The Advisory Council on the Misuse of Drugs (ACMD) has recommended that compounds of the drug, seen as an alternative to the hallucinogen LSD, are controlled as class A substances - the most serious category with possession punishable by a jail term of up to seven years.

It also recommends that another former legal high subjected to a temporary ban, BenzoFury, once marketed as a legal form of ecstasy, is controlled as a class B substance.

Crime prevention minister Norman Baker, who took up the post in the last coalition reshuffle, said: "I am grateful to the ACMD for its advice on Benzofury and NBOMe and we will respond in due course."

Drug sector charity DrugScope said enforcement alone cannot be relied upon to tackle the use of legal highs.

Communications director Harry Shapiro said: " It is inevitable that drugs deemed dangerous will be controlled. But as the ACMD itself has acknowledged, the pace of change on the drug scene is such that we cannot rely on the Misuse of Drugs Act and enforcement alone to comprehensively tackle the issue of legal highs."

NBOMe, known on the street as N-Bomb and Smiley Paper, is a popular club drug mainly bought over the internet.

Its effects, which can last six to 10 hours, can be euphoria and feelings of love but also confusion, shaking, nausea, insomnia and paranoia, the ACMD said.

Surrey Police reported the death of an 18-year old man in February, which is thought to be related to NBOMe although this has not been confirmed, and Avon and Somerset Police reported a death where a 22-year-old man drowned after taking the drug.

The substance is also implicated in several deaths in the US and Australia.

Earlier this year seven intoxication cases linked to the drug were identified in hospitals across the North East, including two patients who needed intensive care.
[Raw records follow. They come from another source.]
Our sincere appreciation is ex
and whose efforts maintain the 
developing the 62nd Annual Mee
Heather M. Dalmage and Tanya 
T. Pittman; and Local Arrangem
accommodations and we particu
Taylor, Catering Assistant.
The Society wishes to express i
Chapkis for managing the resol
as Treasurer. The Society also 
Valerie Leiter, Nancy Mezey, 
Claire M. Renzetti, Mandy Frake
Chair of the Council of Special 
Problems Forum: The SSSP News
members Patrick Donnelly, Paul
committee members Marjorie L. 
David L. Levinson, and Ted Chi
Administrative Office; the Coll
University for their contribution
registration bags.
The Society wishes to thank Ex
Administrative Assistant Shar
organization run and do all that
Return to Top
Evidence from the Serious Organised Crime Agency, which was recently taken into the new National Crime Agency, suggests large amounts of the drug have arrived in the UK for distribution in blotter and powder form.
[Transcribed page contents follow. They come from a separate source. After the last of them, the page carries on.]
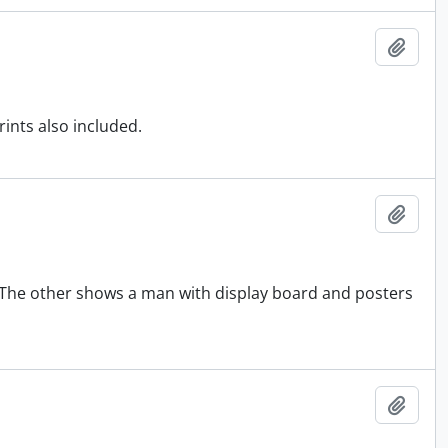
Add t
rints also included.
Add t
 The other shows a man with display board and posters
Add t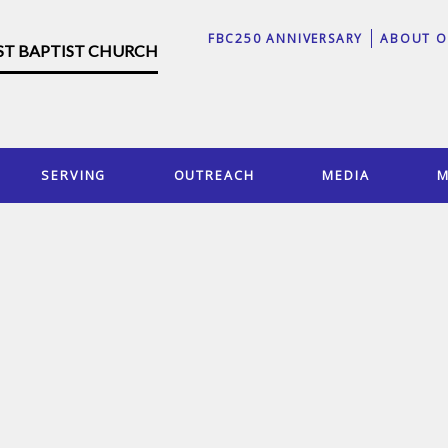
FBC250 ANNIVERSARY
ABOUT O
RST BAPTIST CHURCH
SERVING
OUTREACH
MEDIA
M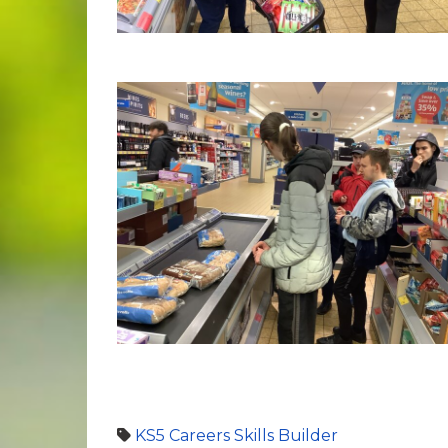
KS5
Careers
Skills Builder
The substance appears to have arrived via a well-established link to producers of the drug in China, the ACMD said.

NBOMe is also potentially a highly profitable drug, since a relatively small amount of powder can generate many doses at prices between £2 and £4, with up to 20 million doses available from just 1kg, the drug advisers said.

Earlier this year psychology graduate Jennifer Whiteley, 27, died after she took "bombs" of BenzoFury at her family home.

BenzoFury is often sold as powder or as tablets, known as pellets, with powder sold at £35 a gram and pellets £10 each.

Ten "legal highs" were identified last year for the first time in the UK by a specialist Government system that targets music festivals and tobacco shops.

A total of 27 new psychoactive substances, also known as legal highs, have now been detected by the Home Office's Forensic Early Warning System since it was set up in January 2011.

Official figures also show that the number of deaths being linked to legal highs soared by 80% last year to 52, from 29 in 2011.

Earlier this year ACMD chairman Professor Les Iversen claimed Britain is being swamped by a "potentially dangerous" influx of new legal highs.

A United Nations report found the UK to be the largest market for legal highs in the European Union.